UPDATE: Dr. Black twists the knife.
The Geithner Plan FAQ is worth reading; it’s a classic example of treating an incomplete market as if it were the entire market. And note that “skin in the game” is limited to a part of the local pool.
Say I am SAC Capital. I get to be one of the bidders on bank assets covered by the program
Citi holds $100mm of face-value securities, carried at $80mm.
The market bid on these securities is $30mm. Say with perfect foresight the value of all cash flows is $50mm.
I bid Citi $75mm. I put up $2.25mm or 3%, Treasury funds the rest.
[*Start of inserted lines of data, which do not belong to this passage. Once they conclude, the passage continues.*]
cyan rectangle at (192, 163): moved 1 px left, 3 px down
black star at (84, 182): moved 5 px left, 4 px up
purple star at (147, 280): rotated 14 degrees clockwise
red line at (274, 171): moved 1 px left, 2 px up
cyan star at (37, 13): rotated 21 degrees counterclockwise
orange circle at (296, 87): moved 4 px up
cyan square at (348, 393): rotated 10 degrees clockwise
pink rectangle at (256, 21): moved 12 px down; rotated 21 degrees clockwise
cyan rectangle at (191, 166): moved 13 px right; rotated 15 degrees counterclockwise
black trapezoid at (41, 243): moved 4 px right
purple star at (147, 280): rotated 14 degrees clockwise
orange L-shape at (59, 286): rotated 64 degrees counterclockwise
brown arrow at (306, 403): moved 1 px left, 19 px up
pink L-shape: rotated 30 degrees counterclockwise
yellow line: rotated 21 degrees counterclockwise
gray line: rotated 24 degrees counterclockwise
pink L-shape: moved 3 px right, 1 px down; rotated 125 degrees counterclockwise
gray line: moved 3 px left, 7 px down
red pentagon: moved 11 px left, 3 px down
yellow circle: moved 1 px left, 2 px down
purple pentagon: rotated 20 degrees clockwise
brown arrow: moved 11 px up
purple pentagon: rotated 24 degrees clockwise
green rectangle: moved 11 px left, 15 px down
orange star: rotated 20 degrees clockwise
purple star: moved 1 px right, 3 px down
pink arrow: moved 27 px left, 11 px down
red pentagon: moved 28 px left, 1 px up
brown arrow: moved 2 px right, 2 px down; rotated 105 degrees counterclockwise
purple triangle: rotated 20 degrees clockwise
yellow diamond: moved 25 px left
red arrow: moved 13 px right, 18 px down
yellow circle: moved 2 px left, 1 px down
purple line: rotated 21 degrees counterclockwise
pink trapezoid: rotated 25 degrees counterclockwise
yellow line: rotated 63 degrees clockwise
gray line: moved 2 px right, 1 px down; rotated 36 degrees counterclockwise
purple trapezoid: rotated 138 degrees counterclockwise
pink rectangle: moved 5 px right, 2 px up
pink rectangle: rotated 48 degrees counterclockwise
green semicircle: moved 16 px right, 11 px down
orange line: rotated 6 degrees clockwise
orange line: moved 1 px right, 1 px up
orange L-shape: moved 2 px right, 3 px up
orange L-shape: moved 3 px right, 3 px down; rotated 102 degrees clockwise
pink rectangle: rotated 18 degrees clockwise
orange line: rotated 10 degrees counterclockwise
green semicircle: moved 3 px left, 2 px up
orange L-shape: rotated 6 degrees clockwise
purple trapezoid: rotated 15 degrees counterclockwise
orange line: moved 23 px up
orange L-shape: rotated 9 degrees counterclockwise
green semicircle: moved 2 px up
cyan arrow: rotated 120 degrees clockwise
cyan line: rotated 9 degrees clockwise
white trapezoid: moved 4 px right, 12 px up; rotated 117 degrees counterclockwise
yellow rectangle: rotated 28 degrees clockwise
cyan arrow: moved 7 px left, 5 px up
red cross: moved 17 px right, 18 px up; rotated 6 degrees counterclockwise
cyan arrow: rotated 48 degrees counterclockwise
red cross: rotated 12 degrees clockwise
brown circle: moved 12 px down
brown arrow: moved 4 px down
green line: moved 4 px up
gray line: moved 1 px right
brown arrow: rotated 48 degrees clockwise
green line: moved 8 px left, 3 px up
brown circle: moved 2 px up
I then buy $10mm in CDS directly from Citi [or another participant (BOA, GS, etc)] on the bonds for a premium of $1mm.
In the fullness of time, we get the final outcome, the bonds are worth $50mm
SAC loses $2.25mm of principal, but gets $9mm net in CDS proceeds, so recovers $6.75mm on a $2.25mm investment. Profit is $4.5mm
Citi writes down $5mm from the initial sale of the securities, and a $9mm CDS loss. Total loss, $14mm (against a potential $30mm loss without the program)
U.S. Treasury loses $22.75mm.
I would have thought by now that economists would know what happens when you create bubbles in a market. That doesn’t change just because you use the U.S. Treasury as a Fluffer.